WHAT TO PRODUCE:
Word for word, restate the data that follows, omitting the images.

SUPPLIED MATERIAL:
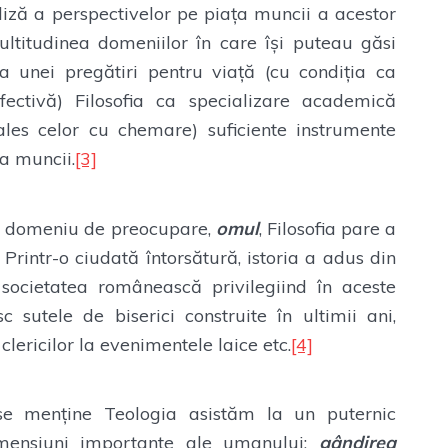
aliză a perspectivelor pe piața muncii a acestor
ultitudinea domeniilor în care își puteau găsi
va unei pregătiri pentru viață (cu condiția ca
fectivă) Filosofia ca specializare academică
ales celor cu chemare) suficiente instrumente
ța muncii.
[3]
ui domeniu de preocupare,
omul
, Filosofia pare a
 Printr-o ciudată întorsătură, istoria a adus din
 societatea românească privilegiind în aceste
 sutele de biserici construite în ultimii ani,
clericilor la evenimentele laice etc.
[4]
 se menține Teologia asistăm la un puternic
imensiuni importante ale umanului:
gândirea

TASK SOLUTION:
aliză a perspectivelor pe piața muncii a acestor
ultitudinea domeniilor în care își puteau găsi
va unei pregătiri pentru viață (cu condiția ca
fectivă) Filosofia ca specializare academică
ales celor cu chemare) suficiente instrumente
ța muncii.
[3]
ui domeniu de preocupare,
omul
, Filosofia pare a
 Printr-o ciudată întorsătură, istoria a adus din
 societatea românească privilegiind în aceste
 sutele de biserici construite în ultimii ani,
clericilor la evenimentele laice etc.
[4]
 se menține Teologia asistăm la un puternic
imensiuni importante ale umanului:
gândirea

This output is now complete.